Background: Primary breast tumors with neuroendocrine (NE) differentiation are a heterogeneous tumor group with diversity of biological behavior, with poorly defined prevalence and prognosis.

Objective: To evaluate the chromogranin, synaptophysin, CD56, INSM1 markers expression prevalence and the association between NE differentiation and tumor molecular type.

Material and methods: Observational, cross-sectional study which included 110 breast tissue samples with primary invasive carcinoma. Immunohistochemistry was performed for chromogranin, synaptophysin, CD56 and INMS1 markers. NE differentiation was considered with 10-90% positive cells, and NE tumor with > 90% positive cells.

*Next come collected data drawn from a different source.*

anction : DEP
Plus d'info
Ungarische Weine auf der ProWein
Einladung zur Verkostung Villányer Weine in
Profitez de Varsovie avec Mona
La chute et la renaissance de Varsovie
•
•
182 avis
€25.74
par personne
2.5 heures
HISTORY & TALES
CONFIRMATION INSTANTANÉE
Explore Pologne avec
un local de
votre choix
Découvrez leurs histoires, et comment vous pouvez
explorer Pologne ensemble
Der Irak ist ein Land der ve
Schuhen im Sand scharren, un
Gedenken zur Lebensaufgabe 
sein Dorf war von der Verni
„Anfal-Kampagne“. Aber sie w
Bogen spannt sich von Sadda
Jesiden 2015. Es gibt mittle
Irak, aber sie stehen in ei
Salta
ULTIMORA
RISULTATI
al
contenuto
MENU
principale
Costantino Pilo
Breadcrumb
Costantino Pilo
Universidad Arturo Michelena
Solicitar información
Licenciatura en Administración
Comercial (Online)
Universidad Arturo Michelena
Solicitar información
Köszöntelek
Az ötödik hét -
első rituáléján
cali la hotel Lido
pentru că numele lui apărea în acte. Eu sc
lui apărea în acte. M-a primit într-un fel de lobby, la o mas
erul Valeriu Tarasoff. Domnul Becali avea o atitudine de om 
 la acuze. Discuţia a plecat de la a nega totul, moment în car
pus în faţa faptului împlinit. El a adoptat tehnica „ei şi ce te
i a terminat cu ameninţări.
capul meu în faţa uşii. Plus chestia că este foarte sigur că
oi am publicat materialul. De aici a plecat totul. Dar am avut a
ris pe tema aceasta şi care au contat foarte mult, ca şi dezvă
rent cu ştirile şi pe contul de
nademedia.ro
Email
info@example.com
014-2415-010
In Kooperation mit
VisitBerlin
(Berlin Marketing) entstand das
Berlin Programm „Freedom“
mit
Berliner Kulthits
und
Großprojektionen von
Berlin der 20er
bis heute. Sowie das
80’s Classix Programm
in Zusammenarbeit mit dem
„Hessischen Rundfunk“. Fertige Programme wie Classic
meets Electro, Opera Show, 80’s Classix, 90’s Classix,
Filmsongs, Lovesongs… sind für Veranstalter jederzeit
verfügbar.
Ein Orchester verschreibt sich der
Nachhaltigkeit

Results: 26.3% showed neuroendocrine differentiation. Out of these, 48.2% were luminal-A type, 24.1% luminal-B, 11.5% HER2neu, 17.2% triple-negative; 1.8% were NE tumors. Tumors were marker positive, and out of these to chromogranin in 24.5%, synaptophysin in 28.2%, CD56 in 2.7%, INSM1 in 16.4%. Synaptophysin was expressed in 17.3% luminal-A type, 6.4% luminal-B, 0.9% HER2neu, 3.6% triple-negative. NE differentiation showed association with synaptophysin expression (r = 0.586, p = 0.0001).

Conclusion: The NE differentiation prevalence was 26.3% in primary invasive breast cancers, with luminal-A molecular type predominance.